Leave Luck to Being Rescued – Lorenzo Salvadori

Lorenzo Salvadori
Experienced Audio Designer

Notable games Lorenzo has been involved with: DiRT Rally 2.0, MotoGP franchise, Ride, Sebastian Loeb Rally Evo



Brad: What was the education system like in Italy when you were growing up?

Lorenzo: It’s very theoretical and not very practical. We had “elementary school” from 6 to 10, “medium school” from 11 to 13, and “superior school” from 14 to 18. You get homework throughout the year on which you are graded, plus class tests every month or so for each subject, plus individual interrogation in front of the other classmates. The results of class tests and interrogations are the most important ones, as they will decide the final grade in that subject. At the end of each cycle you get a big exam about all subjects and you get a final grade.

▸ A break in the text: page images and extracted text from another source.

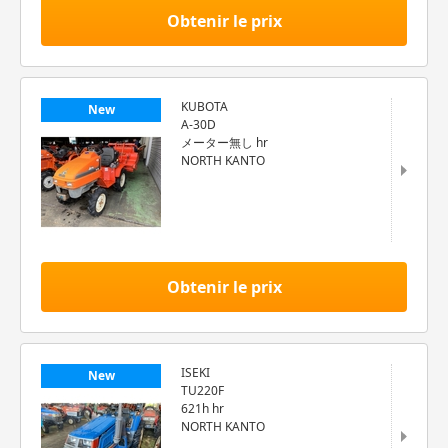
Obtenir le prix
KUBOTA
New
A-30D
メーター無し hr
NORTH KANTO
Obtenir le prix
ISEKI
New
TU220F
621h hr
NORTH KANTO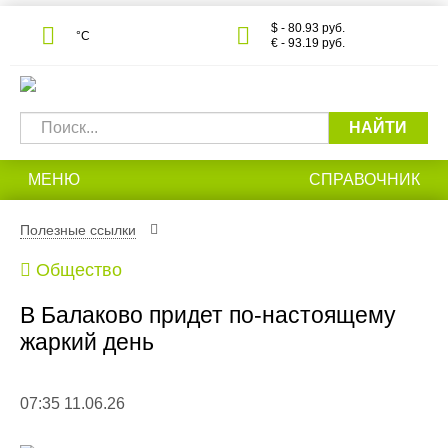
$ - 80.93 руб.
°С
€ - 93.19 руб.
НАЙТИ
МЕНЮ
СПРАВОЧНИК
Полезные ссылки
Общество
В Балаково придет по-настоящему
жаркий день
07:35 11.06.26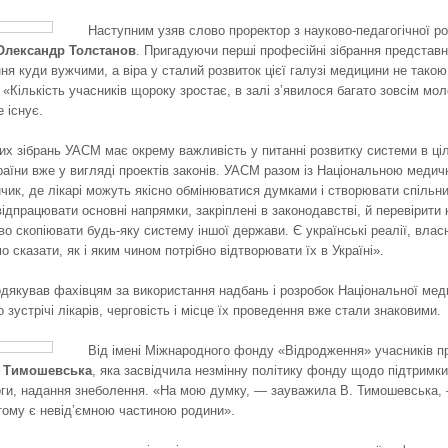
Наступним узяв слово проректор з науково-­педагогічної р
Олександр Толстанов
. Пригадуючи перші професійні зібрання представн
ня куди вужчими, а віра у сталий розвиток цієї галузі медицини не такою
. «Кількість учасників щороку зростає, в залі з’явилося багато зовсім м
 існує.
их зібрань УАСМ має окрему важливість у питанні розвитку системи в ц
аїни вже у вигляді проектів законів. УАСМ разом із Національною медич
ик, де лікарі можуть якісно обмінюватися думками і створювати спільни
ідпрацювати основні напрямки, закріплені в законодавстві, й перевірити 
о скопіювати будь-яку систему іншої держави. Є українські реалії, влас
 сказати, як і яким чином потрібно відтворювати їх в Україні».
дякував фахівцям за використання надбань і розробок Національної меди
 зустрічі лікарів, черговість і місце їх проведення вже стали знаковими.
Від імені Міжнародного фонду «Відродження» учасників пр
я Тимошевська
, яка засвідчила незмінну політику фонду щодо підтримки 
оги, надання знеболення. «На мою думку, — зауважила В. Тимошевська, 
і тому є невід’ємною частиною родини».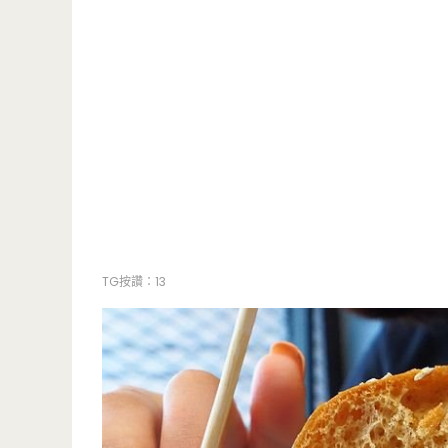
TG按讚：13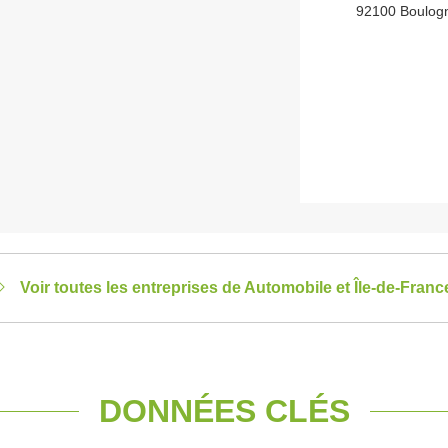
92100 Boulogn
Voir toutes les entreprises de Automobile et Île-de-Franc
DONNÉES CLÉS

Some Universities will not accept you if your grades aren’t high enough.

Brad: What subjects were part of the curriculum? Were there any audio / music related subjects? 

Lorenzo: We have general subjects like Italian, History, Geography, Science, English, Math and PE throughout all the schools (except Uni), and we only add subjects like art and music in “medium school”. During the “superior school” years subjects like physics, chemistry, or things related to your course of study are added. Mine was Chartered Surveyor, so I had subjects like Topography and Technical Drawing and so on.

Brad: What sort of student were you at school? 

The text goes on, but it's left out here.